Despite a new state law requiring police to release misconduct records, the Los Angeles County Sheriff’s Department refused to send any to the American Civil Liberties Union, according to a newly filed lawsuit.
It was the only one of nearly 400 law enforcement agencies to not send any records at all when they were requested, the nonprofit said. Some agencies fully complied and others only sent some records.
The ACLU first requested records from LASD with a letter dated Jan. 1 — the same day California’s Right to Know Act went into effect. It requires law enforcement to release records on misconduct, from sustained findings of dishonesty and sexual assault to records on police shootings and uses of force.
On Jan. 24, a Los Angeles County Superior Court judge issued a temporary restraining order essentially blocking the release of those records. But nearly two months later, after that order was lifted, the department continued to deny the records.
Several documents included in the court filings show LASD officials and the ACLU sending letters back and forth for several months.
The department’s ultimate reasoning for the refusal was that the request was “too broad in scope,” according to the ACLU.
LASD officials have not responded to KTLA requests for comment.
The lawsuit was filed on behalf of three people with family members killed by L.A. County deputies: Demetra Johnson, Vinly Eng, and Zachary Wade.
All three of those fatally shot were unarmed and the county has reached million-dollar settlements in each case — even as the department continues to withhold records related to the killings.
Eng’s sister, Jazmyne, was fatally shot on Jan. 4, 2012 by deputies responding to a Rosemead psychotherapy treatment center.
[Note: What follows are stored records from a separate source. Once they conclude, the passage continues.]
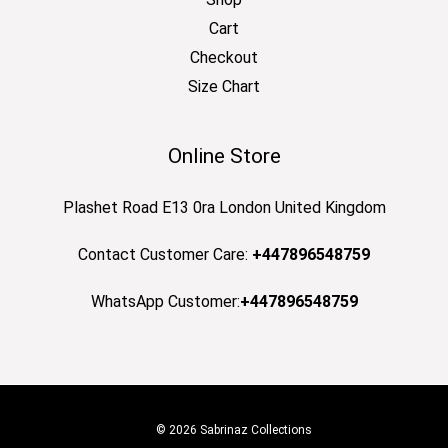
Cart
Checkout
Size Chart
Online Store
Plashet Road E13 0ra London United Kingdom
Contact Customer Care:
+447896548759
WhatsApp Customer:
+447896548759
© 2026 Sabrinaz Collections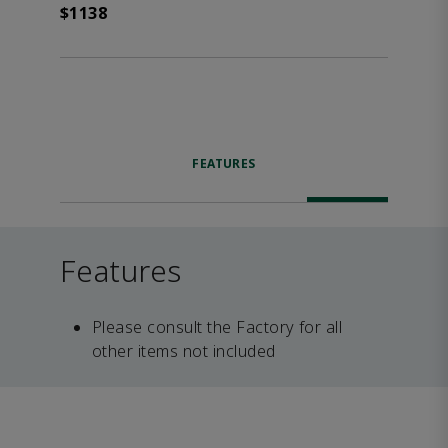
$1138
FEATURES
Features
Please consult the Factory for all
other items not included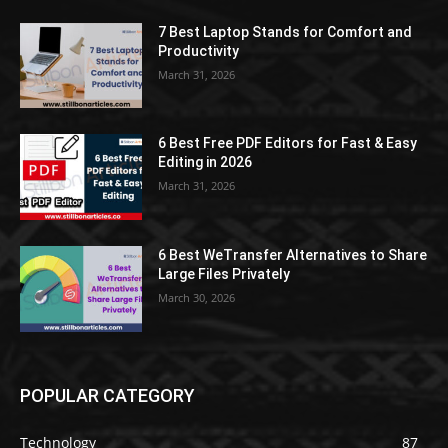
7 Best Laptop Stands for Comfort and
Productivity
March 31, 2026
6 Best Free PDF Editors for Fast & Easy
Editing in 2026
March 31, 2026
6 Best WeTransfer Alternatives to Share
Large Files Privately
March 30, 2026
POPULAR CATEGORY
Technology
87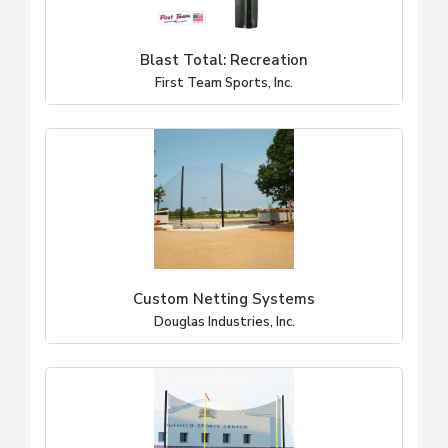
Blast Total: Recreation
First Team Sports, Inc.
Custom Netting Systems
Douglas Industries, Inc.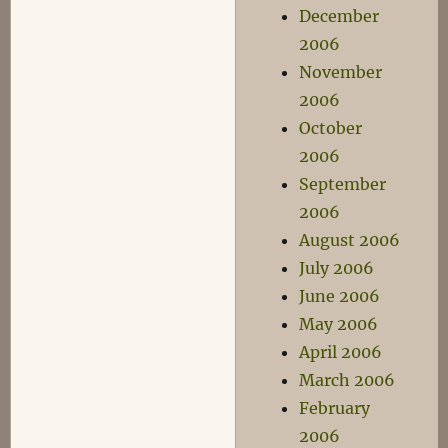
December
2006
November
2006
October
2006
September
2006
August 2006
July 2006
June 2006
May 2006
April 2006
March 2006
February
2006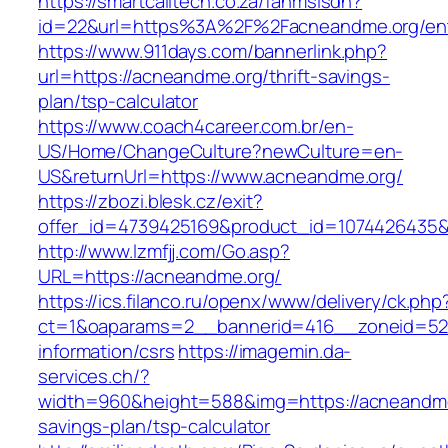
https://smartcalltech.co.za/fanmsisdn?
id=22&url=https%3A%2F%2Facneandme.org/ent
https://www.911days.com/bannerlink.php?
url=https://acneandme.org/thrift-savings-
plan/tsp-calculator
https://www.coach4career.com.br/en-
US/Home/ChangeCulture?newCulture=en-
US&returnUrl=https://www.acneandme.org/
https://zbozi.blesk.cz/exit?
offer_id=4739425169&product_id=1074426435&t
http://www.lzmfjj.com/Go.asp?
URL=https://acneandme.org/
https://ics.filanco.ru/openx/www/delivery/ck.php
ct=1&oaparams=2__bannerid=416__zoneid=52_
information/csrs
https://imagemin.da-
services.ch/?
width=960&height=588&img=https://acneandme.
savings-plan/tsp-calculator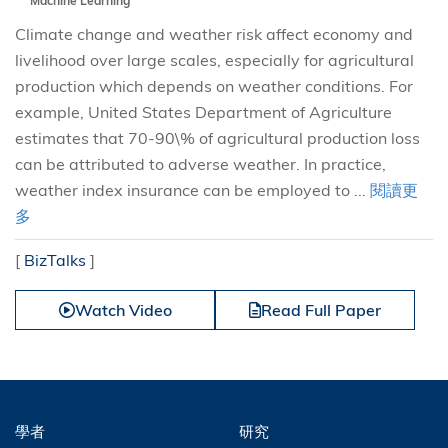
Machine Learning
Climate change and weather risk affect economy and
livelihood over large scales, especially for agricultural
production which depends on weather conditions. For
example, United States Department of Agriculture
estimates that 70-90\% of agricultural production loss
can be attributed to adverse weather. In practice,
weather index insurance can be employed to ...
閱讀更
多
[
BizTalks
]
Watch Video
Read Full Paper
學者
研究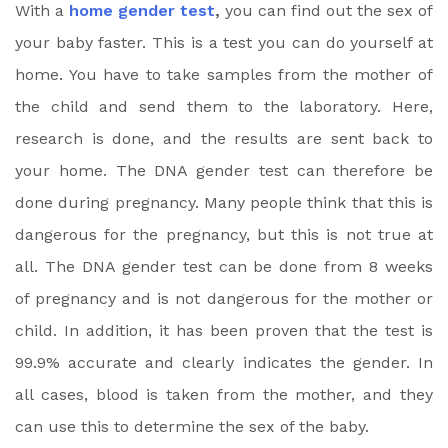
With a
home gender test
,
you can find out the sex of
your baby faster. This is a test you can do yourself at
home. You have to take samples from the mother of
the child and send them to the laboratory. Here,
research is done, and the results are sent back to
your home. The DNA gender test can therefore be
done during pregnancy. Many people think that this is
dangerous for the pregnancy, but this is not true at
all. The DNA gender test can be done from 8 weeks
of pregnancy and is not dangerous for the mother or
child. In addition, it has been proven that the test is
99.9% accurate and clearly indicates the gender. In
all cases, blood is taken from the mother, and they
can use this to determine the sex of the baby.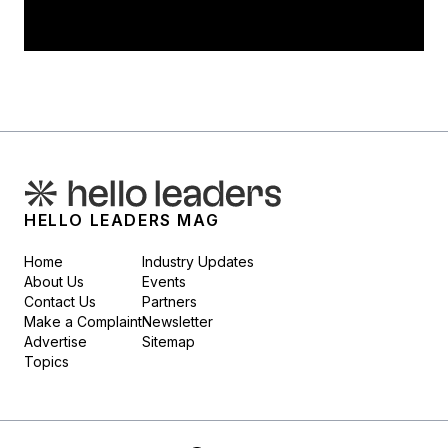
HELLO LEADERS MAG
Home
Industry Updates
About Us
Events
Contact Us
Partners
Make a Complaint
Newsletter
Advertise
Sitemap
Topics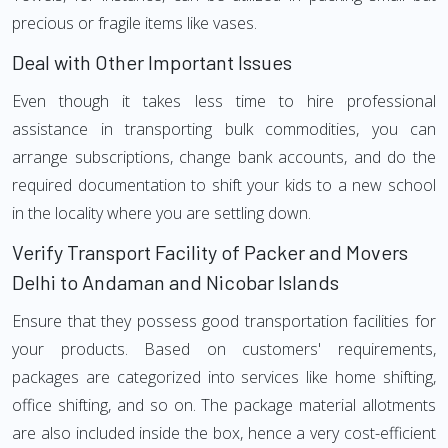
precious or fragile items like vases.
Deal with Other Important Issues
Even though it takes less time to hire professional
assistance in transporting bulk commodities, you can
arrange subscriptions, change bank accounts, and do the
required documentation to shift your kids to a new school
in the locality where you are settling down.
Verify Transport Facility of Packer and Movers
Delhi to Andaman and Nicobar Islands
Ensure that they possess good transportation facilities for
your products. Based on customers' requirements,
packages are categorized into services like home shifting,
office shifting, and so on. The package material allotments
are also included inside the box, hence a very cost-efficient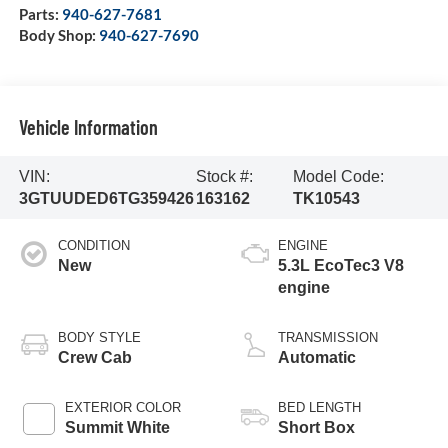
Parts:
940-627-7681
Body Shop:
940-627-7690
Vehicle Information
VIN:
Stock #:
Model Code:
3GTUUDED6TG359426
163162
TK10543
CONDITION
ENGINE
New
5.3L EcoTec3 V8
engine
BODY STYLE
TRANSMISSION
Crew Cab
Automatic
EXTERIOR COLOR
BED LENGTH
Summit White
Short Box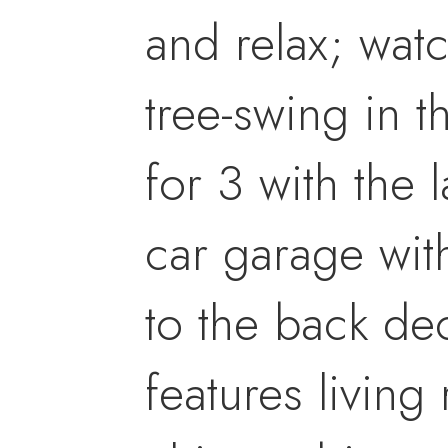
and relax; wat
tree-swing in t
for 3 with the 
car garage wit
to the back dec
features living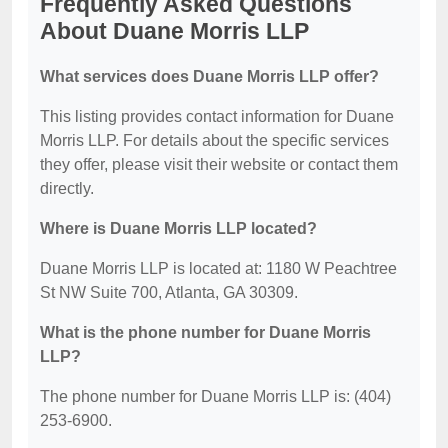
Frequently Asked Questions
About Duane Morris LLP
What services does Duane Morris LLP offer?
This listing provides contact information for Duane
Morris LLP. For details about the specific services
they offer, please visit their website or contact them
directly.
Where is Duane Morris LLP located?
Duane Morris LLP is located at: 1180 W Peachtree
St NW Suite 700, Atlanta, GA 30309.
What is the phone number for Duane Morris
LLP?
The phone number for Duane Morris LLP is: (404)
253-6900.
They were called to help staff hold her involuntarily for inpatient care.
She was fired at within 12 seconds of visual contact, according to the ACLU.
Nephi Arreguin, Wade’s nephew, was in his car in Cerritos and likely sleeping when deputies approached him and shot him shortly after, the nonprofit said. Deputies suspected of him of burglary and authorities claimed he tried striking a deputy with the vehicle.
Meanwhile, Johnson has struggled to get answers about how her 16-year-old son, Anthony Wade, was fatally shot by deputies on Feb. 4, 2018 in the South Los Angeles neighborhood of Westmont. He was previously identified by KTLA as Anthony Weber.
“He had no gun, nothing to threaten them. It has been more than a year, and I still don’t have answers,” Johnson said in a news release from the ACLU.
The department has long alleged her teenage son was armed with a gun when he was killed. But no firearm was ever found.
Wade was shot several times in the upper body after deputies spotted him and thought he had a handgun tucked into the waistband of his pants, authorities said. L.A. County Sheriff’s Capt. Christopher Bergner later told reporters the teen was reaching down toward his waistband for the supposed gun just before he was shot and killed.
Sheriff’s officials said they believe someone removed the firearm from the scene. At protests near the site of the shooting a week later, loved ones and neighbor expressed disbelief at the allegation.
“The gun that they were chasing him for holding and shot him for holding, somebody took that same gun from him?” said Cliff Smith, a South L.A. resident. “To make themselves the target?”
The slain teenager’s father said at the time he had contacted the state attorney general and wanted to be present for his son’s autopsy. “If I could just get a fair and impartial investigation — that’s what I want,” John Weber said.